To do: Copy out the full set of records. Keep every word the same.

The records:
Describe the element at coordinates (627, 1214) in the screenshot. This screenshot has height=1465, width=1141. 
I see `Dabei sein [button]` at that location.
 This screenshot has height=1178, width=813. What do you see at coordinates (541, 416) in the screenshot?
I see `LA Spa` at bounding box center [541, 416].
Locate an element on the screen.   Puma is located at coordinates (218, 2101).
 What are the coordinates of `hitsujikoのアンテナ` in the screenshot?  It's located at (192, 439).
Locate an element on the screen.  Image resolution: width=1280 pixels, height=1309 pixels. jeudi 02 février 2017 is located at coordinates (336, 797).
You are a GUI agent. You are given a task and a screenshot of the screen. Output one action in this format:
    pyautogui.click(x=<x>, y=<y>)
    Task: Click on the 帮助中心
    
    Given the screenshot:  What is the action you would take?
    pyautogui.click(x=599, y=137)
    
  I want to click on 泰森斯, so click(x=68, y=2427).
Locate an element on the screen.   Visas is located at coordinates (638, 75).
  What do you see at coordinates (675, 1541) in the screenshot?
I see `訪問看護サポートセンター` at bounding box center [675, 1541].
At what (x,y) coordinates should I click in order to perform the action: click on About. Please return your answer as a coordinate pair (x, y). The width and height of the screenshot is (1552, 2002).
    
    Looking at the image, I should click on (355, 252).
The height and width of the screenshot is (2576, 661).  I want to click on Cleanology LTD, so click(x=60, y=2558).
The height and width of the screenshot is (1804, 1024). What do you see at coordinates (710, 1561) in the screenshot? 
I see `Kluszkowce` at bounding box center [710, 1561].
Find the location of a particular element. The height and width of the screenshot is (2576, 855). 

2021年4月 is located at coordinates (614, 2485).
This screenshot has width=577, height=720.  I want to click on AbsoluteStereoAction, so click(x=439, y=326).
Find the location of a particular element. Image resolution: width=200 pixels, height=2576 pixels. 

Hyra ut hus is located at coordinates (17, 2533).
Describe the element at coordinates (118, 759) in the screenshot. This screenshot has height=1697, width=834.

Exercise response:
Describe the element at coordinates (627, 1214) in the screenshot. This screenshot has height=1465, width=1141. 
I see `Dabei sein [button]` at that location.
 This screenshot has height=1178, width=813. What do you see at coordinates (541, 416) in the screenshot?
I see `LA Spa` at bounding box center [541, 416].
Locate an element on the screen.   Puma is located at coordinates (218, 2101).
 What are the coordinates of `hitsujikoのアンテナ` in the screenshot?  It's located at (192, 439).
Locate an element on the screen.  Image resolution: width=1280 pixels, height=1309 pixels. jeudi 02 février 2017 is located at coordinates (336, 797).
You are a GUI agent. You are given a task and a screenshot of the screen. Output one action in this format:
    pyautogui.click(x=<x>, y=<y>)
    Task: Click on the 帮助中心
    
    Given the screenshot:  What is the action you would take?
    pyautogui.click(x=599, y=137)
    
  I want to click on 泰森斯, so click(x=68, y=2427).
Locate an element on the screen.   Visas is located at coordinates (638, 75).
  What do you see at coordinates (675, 1541) in the screenshot?
I see `訪問看護サポートセンター` at bounding box center [675, 1541].
At what (x,y) coordinates should I click in order to perform the action: click on About. Please return your answer as a coordinate pair (x, y). The width and height of the screenshot is (1552, 2002).
    
    Looking at the image, I should click on (355, 252).
The height and width of the screenshot is (2576, 661).  I want to click on Cleanology LTD, so click(x=60, y=2558).
The height and width of the screenshot is (1804, 1024). What do you see at coordinates (710, 1561) in the screenshot? 
I see `Kluszkowce` at bounding box center [710, 1561].
Find the location of a particular element. The height and width of the screenshot is (2576, 855). 

2021年4月 is located at coordinates (614, 2485).
This screenshot has width=577, height=720.  I want to click on AbsoluteStereoAction, so click(x=439, y=326).
Find the location of a particular element. Image resolution: width=200 pixels, height=2576 pixels. 

Hyra ut hus is located at coordinates (17, 2533).
Describe the element at coordinates (118, 759) in the screenshot. This screenshot has height=1697, width=834.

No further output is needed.